It’s not wrong for us to want our church to stay afloat financially. It’s not wrong for me to want to support my family from my work as a pastor. But we need not to let this sully our motivations or influence the way we interact with our community as a church. We don’t want to start seeing our neighbors as a mark whom we target for a sale. They are souls to be saved, people to love and add to our family. The church sale may be a long way from what Gehazi did to Naaman, many of them carried out with the purest of intentions. Sometimes it may even be a way to meet people. But let’s police ourselves, and not let money concerns ever get in the way of our concern for souls. Let’s not contribute to the suspicion so many already have: that preachers and churches are just interested in your money.

Gehazi learned about God’s concern the hard way when he got home. “When Gehazi came to the hill, he took the things from the servants and put them away in the house. He sent the men way and they left. Then he went in and stood before his master Elisha. ‘Where have you been, Gehazi?’ Elisha asked. ‘Your servant didn’t go anywhere,’ Gehazi answered. But Elisha said to him, ‘Was not my spirit with you when the man got down from his chariot to meet you? Is this the time to take money, or to accept clothes, olive groves, vineyards, flocks, herds, or menservants and maidservants? Naaman’s leprosy will cling to you and to your descendants forever’” (verse 24-27).

The key to understanding Elisha’s rebuke is in the phrase, “Is this the time…” On another day, from another person, in other circumstances, receiving gifts, even extravagant ones, to support God’s work might be appropriate. But taking advantage of Naaman in the flood of his emotion and excitement over being healed and finding the true God; potentially corrupting his understanding of God’s free and gracious treatment of us; seeking personal profit over another man’s spiritual welfare–this was Gehazi’s sin.

God’s gifts are not a commodity to be sold. They are not to be used to satisfy our greed. He takes seriously the importance of communicating his gifts are free.

God’s Gifts Inspire Worship

2 Kings 5:17-18 “ (Naaman said) ‘Please let me, your servant, be given as much earth as a pair of mules can carry, for your servant will never again make burnt offerings and sacrifices to any other god but the Lord. But may the Lord forgive your servant for this one thing: When my master enters the temple of Rimmon to bow down and he is leaning on my arm and I bow there also–when I bow down in the temple of Rimmon, may the Lord forgive your servant for this.’ ‘Go in peace,’ Elisha said.’”
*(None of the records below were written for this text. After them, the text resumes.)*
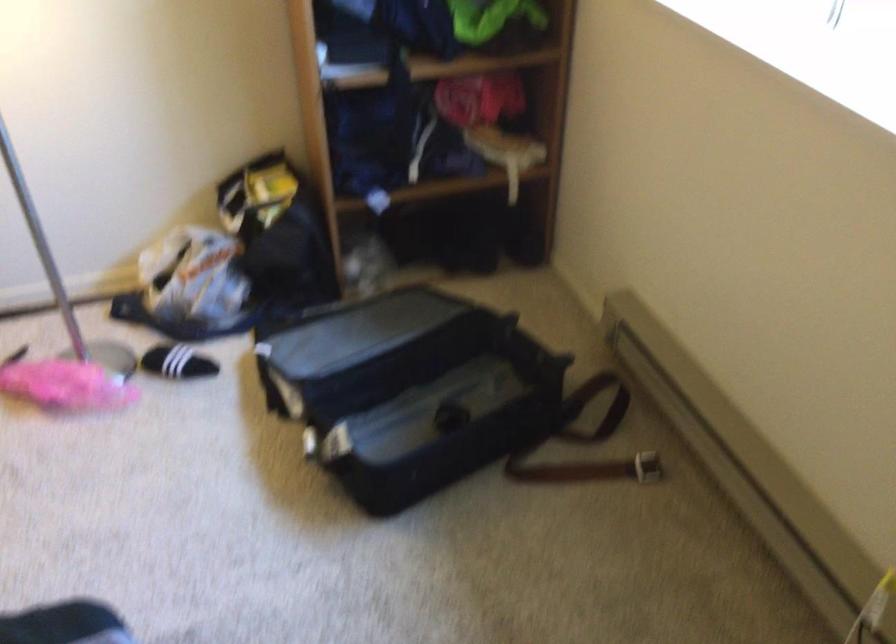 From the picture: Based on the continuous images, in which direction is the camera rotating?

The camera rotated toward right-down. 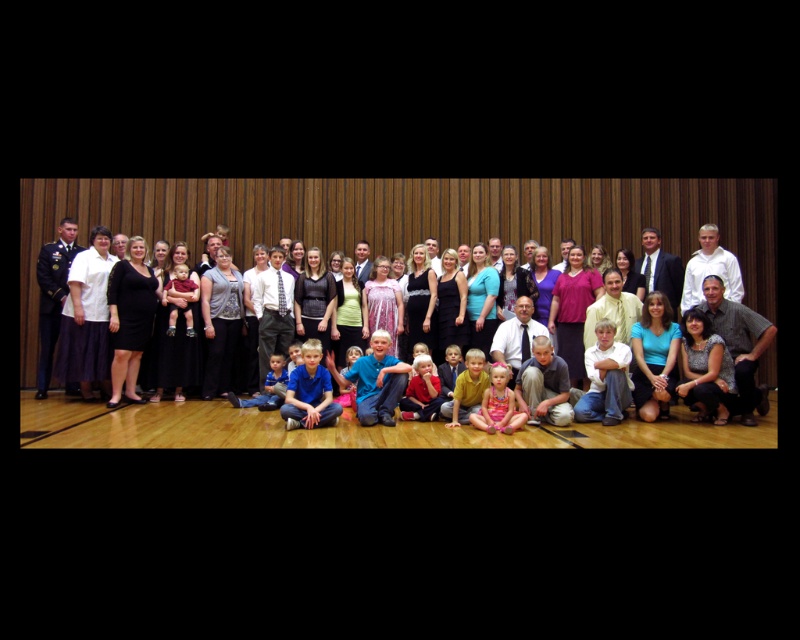 Question: Which object is closer to the camera taking this photo?

Choices:
 (A) matte black dress at center
 (B) dark blue uniform at left
 (C) white shirt at center
 (D) matte black suit at center

Answer: (A)

Question: Which point is farther from the camera taking this photo?

Choices:
 (A) (52, 280)
 (B) (678, 280)
 (C) (706, 241)

Answer: (B)

Question: Can you confirm if matte black dress at center is thinner than white shirt at center?

Choices:
 (A) no
 (B) yes

Answer: (A)

Question: Is matte black dress at center to the right of matte black suit at center from the viewer's perspective?

Choices:
 (A) no
 (B) yes

Answer: (A)

Question: Among these objects, which one is farthest from the camera?

Choices:
 (A) matte black dress at center
 (B) dark blue uniform at left

Answer: (B)

Question: Can you confirm if dark blue uniform at left is positioned above matte black suit at center?

Choices:
 (A) no
 (B) yes

Answer: (A) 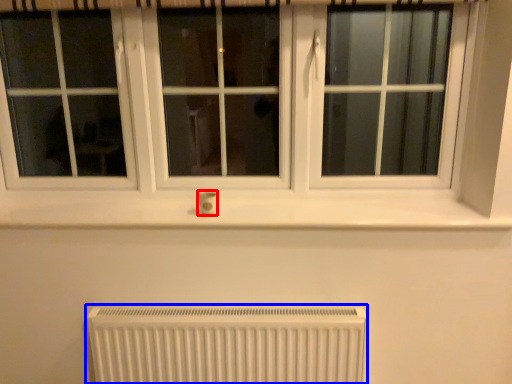 Question: Which of the following is the closest to the observer, electric outlet (highlighted by a red box) or radiator (highlighted by a blue box)?

Choices:
 (A) electric outlet
 (B) radiator

Answer: (B) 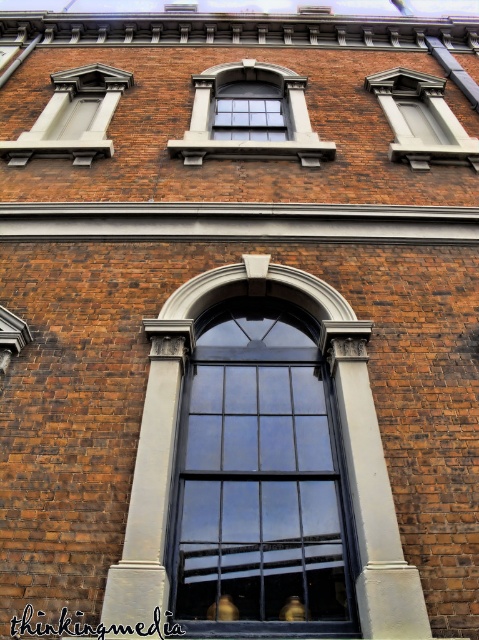 Question: Which point is farther to the camera?

Choices:
 (A) click(101, 84)
 (B) click(296, 339)

Answer: (A)

Question: Is the position of black glass window at center less distant than that of matte gray window at upper right?

Choices:
 (A) yes
 (B) no

Answer: (A)

Question: Can you confirm if black glass window at center is positioned to the left of matte gray window at upper right?

Choices:
 (A) yes
 (B) no

Answer: (A)

Question: Is clear glass window at upper center thinner than matte gray window at upper right?

Choices:
 (A) yes
 (B) no

Answer: (B)

Question: Among these objects, which one is nearest to the camera?

Choices:
 (A) clear glass window at upper center
 (B) black glass window at center
 (C) matte gray window at upper left

Answer: (B)

Question: Which of the following is the closest to the observer?

Choices:
 (A) (317, 456)
 (B) (100, 92)

Answer: (A)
God’s grace can’t be bought, but it can and does create a complete makeover of the human soul and inspire a response of praise. Naaman’s desire to worship God illustrates the point.

Some people see worshiping God as an incidental part of their faith and morals, a less important side effect, if you will. The details of how they worship, where they worship, if they worship aren’t very important to them. What really matters is how you live your life. Are you honest? Are you kind? Do you respect others and their things? These are the things, they say, that really matter. These are the things that truly display your faith.

This is backwards. Honesty, kindness and respect are good things. But virtues like this are a dime a dozen. I know plenty of atheists who live this way.

The one thing that distinguishes believers in the God of Scripture from any others, or from those who believe nothing at all, is that the Bible believers gather to worship the God who revealed himself to Israel and sent his Son Jesus to save us. They do it on a regular basis. He included this in his 10 commandments. Love God comes before love your neighbor. People who get God’s grace get why worshiping him is important, too.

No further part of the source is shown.